The source for the primary interrupt handling is in entry-armv.S. There are macros defined for the interrupt controller you use and these depend on the .config file. For instance, there is pre-emptive interrupts, multi-interrupt controllers, SMP, etc. The primary vectors are defined at the bottom of entry-armv.S. The general gist is that the current operating mode is inspected and then either __irq_usr or __irq_svc is taken. These routines have a different pre-ample to store state, but they both end up calling the irq_handler macro. The _irq_usr has stuff about cmpxchg, but if you specify and ARM cortex in your .config, this won't apply. The main difference will be the possible context switch after the IRQ occurs in user mode. Your machine defines mach/entry-macro.S which are assembler macros to access the interrupt controller and get an interrupt number. It then jumps to generic irq handling code in the top level kernel directory.

So the second way would be to inspect the code and calculate it directly. This is probably easier if you look at the source, compile your kernel and then do an objdump --disassemble on the vmlinux image and look for these symbols. You will see the irq_handler macro expanded and it should jump to your IRQ code eventually.

As you can see from the source, there is also TRACE_IRQFLAGS. You can check to see if this is available on the Cortex A9 you are using with make menuconfig (and type /TRACE_IRQFLAGS). I don't know if it is available or not.

There are variations such as,

1. Interrupt from User/SVC mode.
2. Other interrupt currently running.
3. Code that is interrupted (such as stm/ldm) may take some time to complete.
4. Page faults in your ISR. Some Alsa drivers can fault with unallocated pages in at least some Linux versions.
5. Conditionals in your ISR.

Measuring on a scope will show the jitter in IRQ servicing. Examining the instructions will generally show that the IRQ may never be serviced; for example if higher priority interrupts constantly pre-empt/prevent the IRQ. Probably you need to do both to fully optimize for a hard deadline.

Often you don't care how long the whole IRQ takes but the time between the IRQ line being raised and writing/reading some peripheral register. For instance, a FIFO may have limited depth and if the latency between the IRQ occurring and reading the FIFO register is greater than FIFO_Size x BPS, then you have issues with the FIFO overflowing.

The FIQ infra-structure is a lot faster, but the kernel facilities you can use are far less!

Edit: The Cortex A9 technical reference has instruction counts in appendix B. Most ARM instruction are a single cycle on most architectures, except memory load/store, multiples and branches.
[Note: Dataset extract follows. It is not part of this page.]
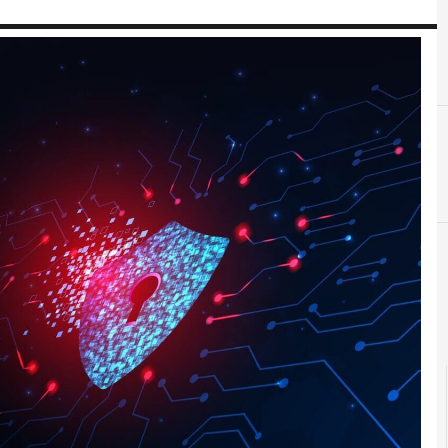
D
dati personali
Follow the 3rd and 4th paragraphs above to find the complete instruction path to handle a Linux interrupt for your configuration and just add it up; for an estimate (as the original question asks) you can just count the instructions as they are generally a single cycle.

Answer 2

Whilst you can calculate the theoretical minimum number of core cycles by inspection of the source code, the number actually taken is far less certain due to the effects of caching, memory and memory controller performance, what the other core is doing at the time and various other factors dependant on the micro-architecture of the ARM processor in question.

I suspect you would be better off measuring the actual interrupt latency performance of your system, either using a digital 'scope or performance counters.

Of course, for hard real-time applications, you need to know the worst case interrupt latency - which includes the worst case of all of these factors.